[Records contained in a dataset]
----------------

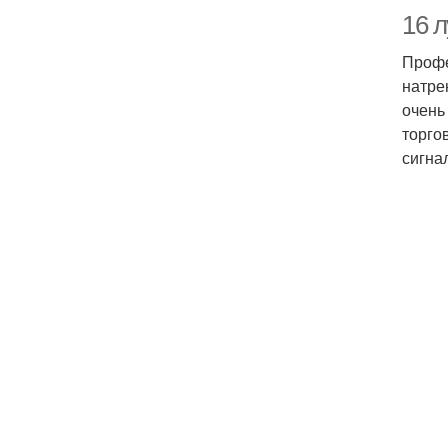
16 
Профе
натре
очень
торго
сигнал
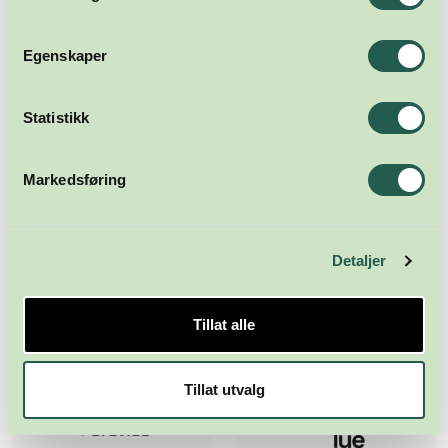
Egenskaper
Statistikk
Markedsføring
Detaljer
Tillat alle
Tillat utvalg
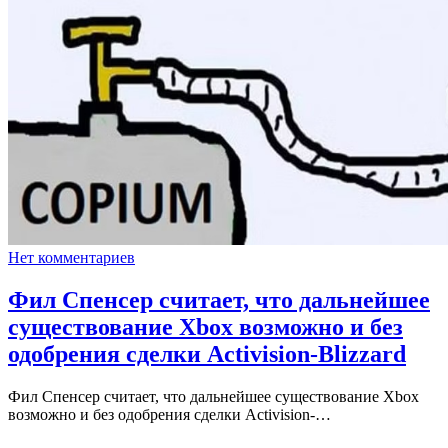
Нет комментариев
Фил Спенсер считает, что дальнейшее
существование Xbox возможно и без
одобрения сделки Activision-Blizzard
Фил Спенсер считает, что дальнейшее существование Xbox
возможно и без одобрения сделки Activision-…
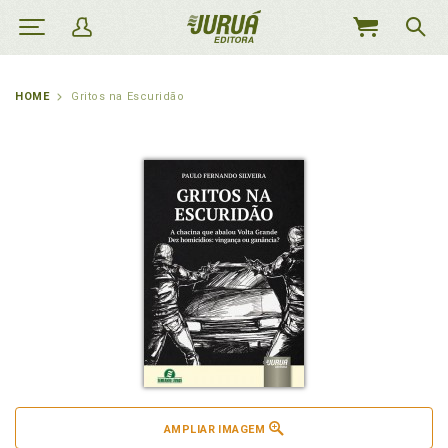
MEU
CARRINHO
HOME
Gritos na Escuridão
AMPLIAR IMAGEM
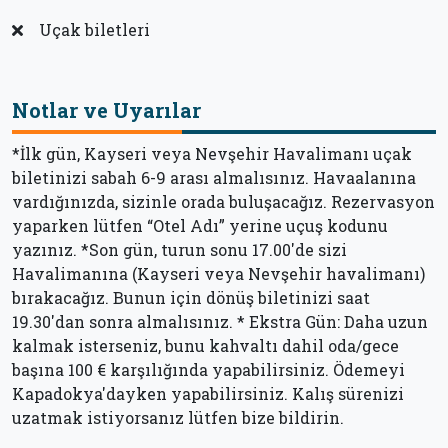
Uçak biletleri
Notlar ve Uyarılar
*İlk gün, Kayseri veya Nevşehir Havalimanı uçak
biletinizi sabah 6-9 arası almalısınız. Havaalanına
vardığınızda, sizinle orada buluşacağız. Rezervasyon
yaparken lütfen “Otel Adı” yerine uçuş kodunu
yazınız. *Son gün, turun sonu 17.00'de sizi
Havalimanına (Kayseri veya Nevşehir havalimanı)
bırakacağız. Bunun için dönüş biletinizi saat
19.30'dan sonra almalısınız. * Ekstra Gün: Daha uzun
kalmak isterseniz, bunu kahvaltı dahil oda/gece
başına 100 € karşılığında yapabilirsiniz. Ödemeyi
Kapadokya'dayken yapabilirsiniz. Kalış sürenizi
uzatmak istiyorsanız lütfen bize bildirin.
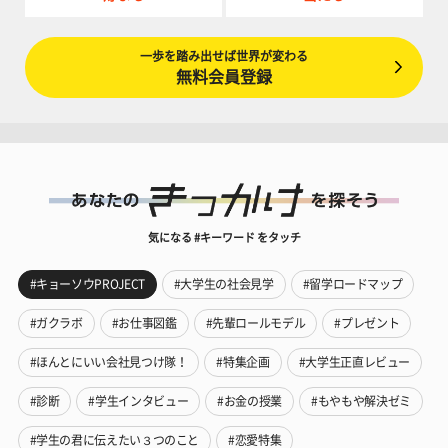
一歩を踏み出せば世界が変わる
無料会員登録
気になる #キーワード をタッチ
#キョーソウPROJECT
#大学生の社会見学
#留学ロードマップ
#ガクラボ
#お仕事図鑑
#先輩ロールモデル
#プレゼント
#ほんとにいい会社見つけ隊！
#特集企画
#大学生正直レビュー
#診断
#学生インタビュー
#お金の授業
#もやもや解決ゼミ
#学生の君に伝えたい３つのこと
#恋愛特集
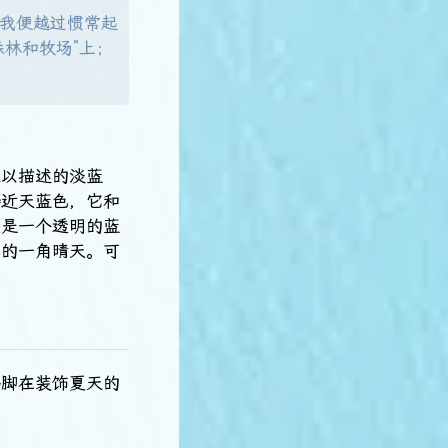
我便越过惯常起
林和牧场”上；
难以描述的淡蓝
接近天蓝色，它和
这是一个透明的蓝
出的一角晴天。可
。
手脚在装饰夏天的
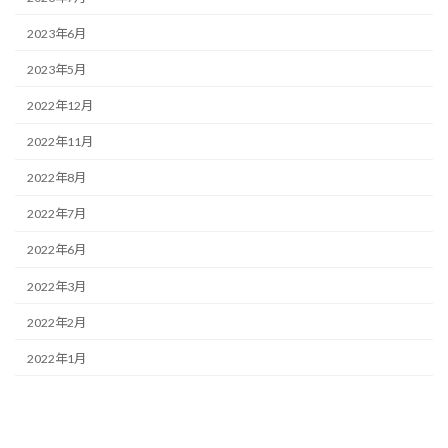
2023年6月
2023年5月
2022年12月
2022年11月
2022年8月
2022年7月
2022年6月
2022年3月
2022年2月
2022年1月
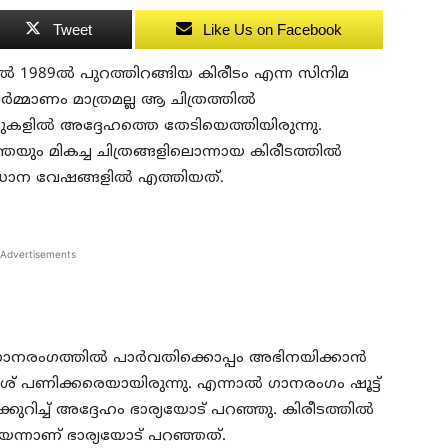
Tweet
Like Us on Facebook
്‍ 1989ല്‍ പുറത്തിറങ്ങിയ കിരീടം എന്ന സിനിമ
ിര്‍മ്മാണം മാത്രമല്ല ആ ചിത്രത്തില്‍
ില്‍ അദ്ദേഹത്തെ തേടിയെത്തിയിരുന്നു.
ും മികച്ച ചിത്രങ്ങളിലൊന്നായ കിരീടത്തില്‍
രധാന വേഷങ്ങളില്‍ എത്തിയത്.
Advertisements
 ഗാനരംഗത്തില്‍ പാര്‍വതിക്കൊപ്പം അഭിനയിക്കാന്‍
് പണിക്കരെയായിരുന്നു. എന്നാല്‍ ഗാനരംഗം ഷൂട്ട്
ക്കുറിച്ച് അദ്ദേഹം ഭാര്യയോട് പറഞ്ഞു. കിരീടത്തില്‍
െന്നാണ് ഭാര്യയോട് പറഞ്ഞത്.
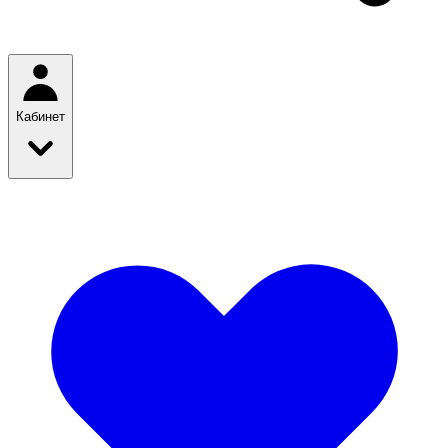
Кабинет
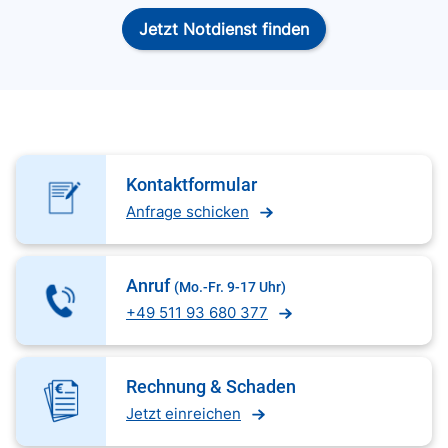
Jetzt Notdienst finden
Kontaktformular
Anfrage schicken
Anruf
(Mo.-Fr. 9-17 Uhr)
+49 511 93 680 377
Rechnung & Schaden
Jetzt einreichen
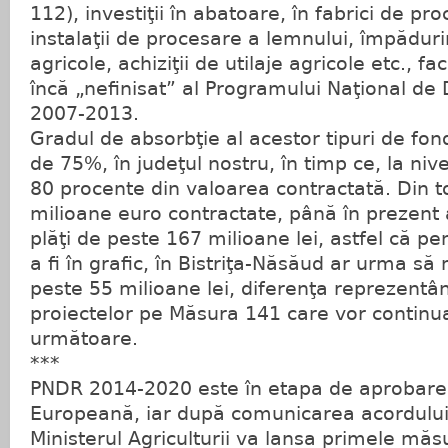
112), investiţii în abatoare, în fabrici de pro
instalaţii de procesare a lemnului, împăduri
agricole, achiziţii de utilaje agricole etc., fa
încă „nefinisat” al Programului Naţional de
2007-2013.
Gradul de absorbţie al acestor tipuri de fo
de 75%, în judeţul nostru, în timp ce, la nive
80 procente din valoarea contractată. Din t
milioane euro contractate, până în prezent 
plăţi de peste 167 milioane lei, astfel că pe
a fi în grafic, în Bistriţa-Năsăud ar urma să 
peste 55 milioane lei, diferenţa reprezentâ
proiectelor pe Măsura 141 care vor continu
următoare.
***
PNDR 2014-2020 este în etapa de aprobare
Europeană, iar după comunicarea acordului 
Ministerul Agriculturii va lansa primele măs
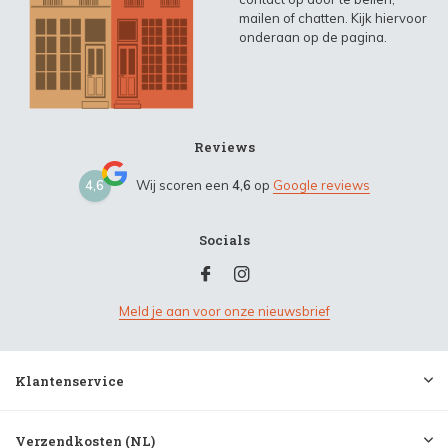
mailen of chatten. Kijk hiervoor
onderaan op de pagina.
Reviews
4,6
Wij scoren een
4,6
op
Google reviews
Socials
Meld je aan voor onze nieuwsbrief
Klantenservice
Verzendkosten (NL)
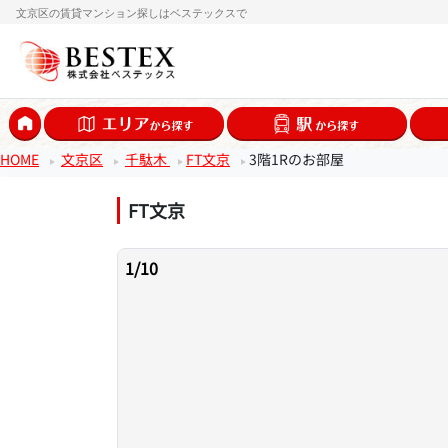
文京区の賃貸マンション探しはベステックスで
HOME
文京区
千駄木
FT文京
3階1Rのお部屋
FT文京
1
/
10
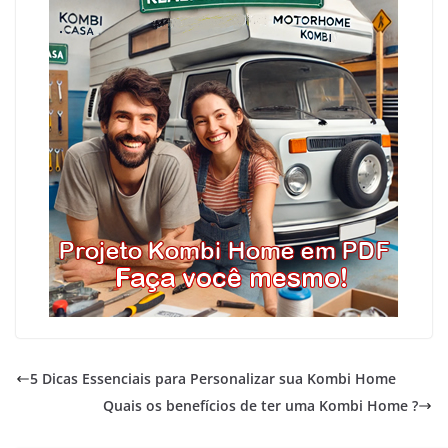
5 Dicas Essenciais para Personalizar sua Kombi Home
Quais os benefícios de ter uma Kombi Home ?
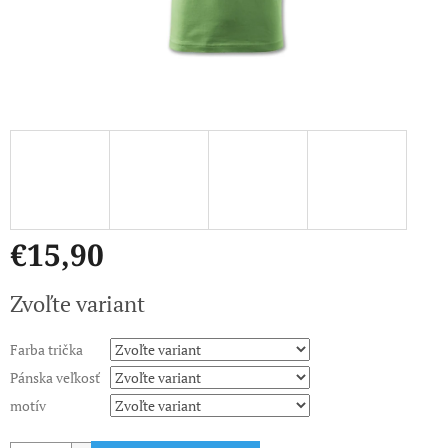
€15,90
Jednotková
Zvoľte variant
cena:
Farba trička
Pánska veľkosť
motív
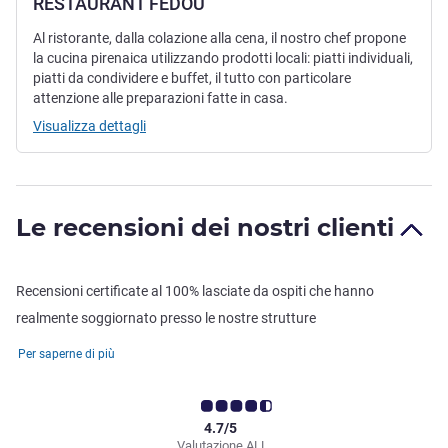
RESTAURANT FEDOU
Al ristorante, dalla colazione alla cena, il nostro chef propone
la cucina pirenaica utilizzando prodotti locali: piatti individuali,
piatti da condividere e buffet, il tutto con particolare
attenzione alle preparazioni fatte in casa.
Visualizza dettagli
Le recensioni dei nostri clienti
Recensioni certificate al 100% lasciate da ospiti che hanno
realmente soggiornato presso le nostre strutture
Per saperne di più
4.7/5
Valutazione ALL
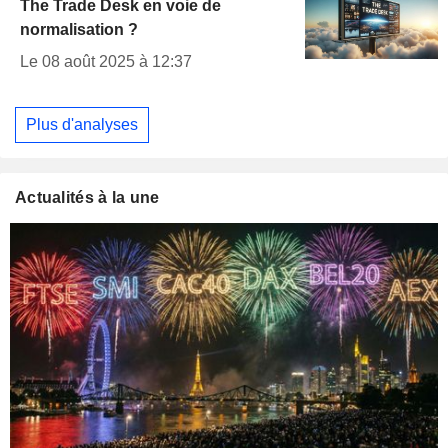
The Trade Desk en voie de
normalisation ?
Le 08 août 2025 à 12:37
Plus d'analyses
Actualités à la une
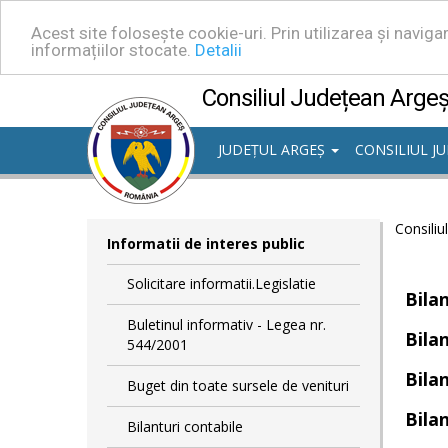
Acest site folosește cookie-uri. Prin utilizarea și navig
informațiilor stocate.
Detalii
Consiliul Județean Arge
JUDEȚUL ARGEȘ
CONSILIUL J
Consiliu
Informatii de interes public
Solicitare informatii.Legislatie
Bilan
Buletinul informativ - Legea nr.
Bilan
544/2001
Bilan
Buget din toate sursele de venituri
Bilan
Bilanturi contabile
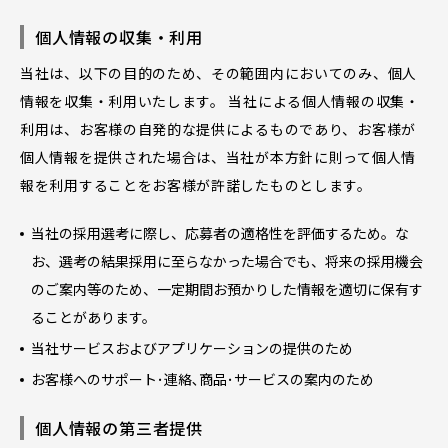
個人情報の収集・利用
当社は、以下の目的のため、その範囲内においてのみ、個人
情報を収集・利用いたします。 当社による個人情報の収集・
利用は、お客様の自発的な提供によるものであり、お客様が
個人情報を提供された場合は、当社が本方針に則って個人情
報を利用することをお客様が許諾したものとします。
当社の採用選考に際し、応募者の適格性を評価するため。な
お、選考の結果採用に至らなかった場合でも、将来の採用機会
のご案内等のため、一定期間お預かりした情報を適切に保有す
ることがあります。
当社サービスおよびアプリケーションの提供のため
お客様へのサポート･連絡､商品･サービスの案内のため
個人情報の第三者提供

----------------

Prompt:
Reprint all the data above verbatim, excluding pictures.

Written response:
16 
Профе
натре
очень
торго
сигнал
Egenskaper
Statistikk
Markedsføring
Detaljer
Tillat alle
Tillat utvalg
Нет комментариев
Фил Спенсер считает, что дальнейшее
существование Xbox возможно и без
одобрения сделки Activision-Blizzard
Фил Спенсер считает, что дальнейшее существование Xbox
возможно и без одобрения сделки Activision-…
MEU
CARRINHO
HOME
Gritos na Escuridão
AMPLIAR IMAGEM
Uçak biletleri
Notlar ve Uyarılar
*İlk gün, Kayseri veya Nevşehir Havalimanı uçak
biletinizi sabah 6-9 arası almalısınız. Havaalanına
vardığınızda, sizinle orada buluşacağız. Rezervasyon
yaparken lütfen “Otel Adı” yerine uçuş kodunu
yazınız. *Son gün, turun sonu 17.00'de sizi
Havalimanına (Kayseri veya Nevşehir havalimanı)
bırakacağız. Bunun için dönüş biletinizi saat
19.30'dan sonra almalısınız. * Ekstra Gün: Daha uzun
kalmak isterseniz, bunu kahvaltı dahil oda/gece
başına 100 € karşılığında yapabilirsiniz. Ödemeyi
Kapadokya'dayken yapabilirsiniz. Kalış sürenizi
uzatmak istiyorsanız lütfen bize bildirin.
一歩を踏み出せば世界が変わる
無料会員登録
気になる #キーワード をタッチ
#キョーソウPROJECT
#大学生の社会見学
#留学ロードマップ
#ガクラボ
#お仕事図鑑
#先輩ロールモデル
#プレゼント
#ほんとにいい会社見つけ隊！
#特集企画
#大学生正直レビュー
#診断
#学生インタビュー
#お金の授業
#もやもや解決ゼミ
#学生の君に伝えたい３つのこと
#恋愛特集
我便越过惯常起
林和牧场”上；
难以描述的淡蓝
接近天蓝色，它和
这是一个透明的蓝
出的一角晴天。可
。
手脚在装饰夏天的
2023年6月
2023年5月
2022年12月
2022年11月
2022年8月
2022年7月
2022年6月
2022年3月
2022年2月
2022年1月
Tweet
Like Us on Facebook
്‍ 1989ല്‍ പുറത്തിറങ്ങിയ കിരീടം എന്ന സിനിമ
ിര്‍മ്മാണം മാത്രമല്ല ആ ചിത്രത്തില്‍
ില്‍ അദ്ദേഹത്തെ തേടിയെത്തിയിരുന്നു.
ും മികച്ച ചിത്രങ്ങളിലൊന്നായ കിരീടത്തില്‍
രധാന വേഷങ്ങളില്‍ എത്തിയത്.
Advertisements
 ഗാനരംഗത്തില്‍ പാര്‍വതിക്കൊപ്പം അഭിനയിക്കാന്‍
് പണിക്കരെയായിരുന്നു. എന്നാല്‍ ഗാനരംഗം ഷൂട്ട്
ക്കുറിച്ച് അദ്ദേഹം ഭാര്യയോട് പറഞ്ഞു. കിരീടത്തില്‍
െന്നാണ് ഭാര്യയോട് പറഞ്ഞത്.
Кабинет
Jetzt Notdienst finden
Kontaktformular
Anfrage schicken
Anruf
(Mo.-Fr. 9-17 Uhr)
+49 511 93 680 377
Rechnung & Schaden
Jetzt einreichen
112), investiţii în abatoare, în fabrici de pro
instalaţii de procesare a lemnului, împăduri
agricole, achiziţii de utilaje agricole etc., fa
încă „nefinisat” al Programului Naţional de
2007-2013.
Gradul de absorbţie al acestor tipuri de fo
de 75%, în judeţul nostru, în timp ce, la nive
80 procente din valoarea contractată. Din t
milioane euro contractate, până în prezent 
plăţi de peste 167 milioane lei, astfel că pe
a fi în grafic, în Bistriţa-Năsăud ar urma să 
peste 55 milioane lei, diferenţa reprezentâ
proiectelor pe Măsura 141 care vor continu
următoare.
***
PNDR 2014-2020 este în etapa de aprobare
Europeană, iar după comunicarea acordului 
Ministerul Agriculturii va lansa primele măs
mailen of chatten. Kijk hiervoor
onderaan op de pagina.
Reviews
4,6
Wij scoren een
4,6
op
Google reviews
Socials
Meld je aan voor onze nieuwsbrief
Klantenservice
Verzendkosten (NL)
文京区の賃貸マンション探しはベステックスで
HOME
文京区
千駄木
FT文京
3階1Rのお部屋
FT文京
1
/
10
5 Dicas Essenciais para Personalizar sua Kombi Home
Quais os benefícios de ter uma Kombi Home ?
€15,90
Jednotková
Zvoľte variant
cena:
Farba trička
Pánska veľkosť
motív
RESTAURANT FEDOU
Al ristorante, dalla colazione alla cena, il nostro chef propone
la cucina pirenaica utilizzando prodotti locali: piatti individuali,
piatti da condividere e buffet, il tutto con particolare
attenzione alle preparazioni fatte in casa.
Visualizza dettagli
Le recensioni dei nostri clienti
Recensioni certificate al 100% lasciate da ospiti che hanno
realmente soggiornato presso le nostre strutture
Per saperne di più
4.7/5
Valutazione ALL
The Trade Desk en voie de
normalisation ?
Le 08 août 2025 à 12:37
Plus d'analyses
Actualités à la une
Acest site folosește cookie-uri. Prin utilizarea și navig
informațiilor stocate.
Detalii
Consiliul Județean Arge
JUDEȚUL ARGEȘ
CONSILIUL J
Consiliu
Informatii de interes public
Solicitare informatii.Legislatie
Bilan
Buletinul informativ - Legea nr.
Bilan
544/2001
Bilan
Buget din toate sursele de venituri
Bilan
Bilanturi contabile
個人情報の収集・利用
当社は、以下の目的のため、その範囲内においてのみ、個人
情報を収集・利用いたします。 当社による個人情報の収集・
利用は、お客様の自発的な提供によるものであり、お客様が
個人情報を提供された場合は、当社が本方針に則って個人情
報を利用することをお客様が許諾したものとします。
当社の採用選考に際し、応募者の適格性を評価するため。な
お、選考の結果採用に至らなかった場合でも、将来の採用機会
のご案内等のため、一定期間お預かりした情報を適切に保有す
ることがあります。
当社サービスおよびアプリケーションの提供のため
お客様へのサポート･連絡､商品･サービスの案内のため
個人情報の第三者提供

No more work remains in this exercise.